One of the reasons I feel this way is because of a writer called Erich Fromm, who wrote a book called 'To Have or To Be'. Reading this book at the age of nineteen has had a lifelong effect on me. In the book he says there are two essential ways of being - having or being. Our society encourages 'having'. We are encouraged to take a lot of photos when we are experiencing something important, like a wedding or a trip, so we can 'have' the experience, for later. We're encouraged to take a lot of notes when we're learning, so we can 'have' that information for easy reference. We're encouraged to buy a lot of stuff and take it home to have it. Even in our relationships, it's thought desirable to 'have' a lot of friends, or a lot of sex for example.
Fromm proposes something radically different, which I have been following, partly due to natural inclination and temperament, but no doubt partly because of his work, for my adult life. I rarely take photos when I'm travelling - I prefer to immerse myself in the moment, instead. I don't keep momentos or even gifts I can't use immediately. I am a big giver awayerer. Ask me if you can borrow a book and I'll give it to you. I have just one handbag, one watch. I aspire to the kind of list of possessions pioneers in nineteenth century novels used to have: two day dresses and a good one for sundays. Two pairs of shoes. I don't, of course. I have way too many dresses and way too many shoes, but I see the beauty in having a small and replaceable pile of stuff.
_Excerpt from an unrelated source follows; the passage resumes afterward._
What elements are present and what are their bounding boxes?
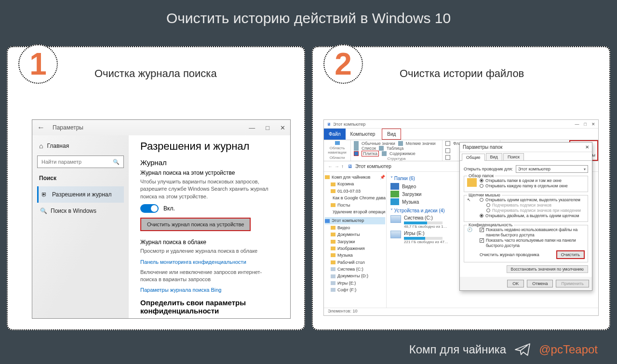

Fromm's idea is that by not having, you create more space for real being. In learning for example - by not taking notes you require your brain to prrocess the information you're taking in, then and there. You're making yourself be alive and responsive in that moment, instead of a curator, busy accumulating notes or photos or momentoes for looking at later. How much are you really experiencing something if you're seeing it behind a camera?
It's hard to accept that time is passing, that we will never have this moment again, and that our days are numbered. It's the same with relationships, and our childhoods. It's hard to accept that something is over. And yet by requiring ourselves to do this, moment by moment, day by day, I think I am more responsive and creative in this moment. I like to constantly create the possibility for something new.
Throwing stuff away, even precious, valuable stuff, can be lightening and liberating. I'm finishing a novel at the moment, and as I peel away the paragraphs and the words I am finding it's becoming a more living thing, more muscular and powerful as it becomes sparer. It's more spacious, with room for more meaning in the gaps between ideas that have been created by me peeling the words away.
Applying Fromm's principle by changing the verb you use from a having one to a being one, creates changes. Instead of having a lot of friends, you can be really friendly. Instead of having a lot of sex, you can make a lot of love. Instead of having a lot things or information, you can know a lot of stuff. I listen to myself sometimes, and by changing the verb I feel a lot more alive, instantly.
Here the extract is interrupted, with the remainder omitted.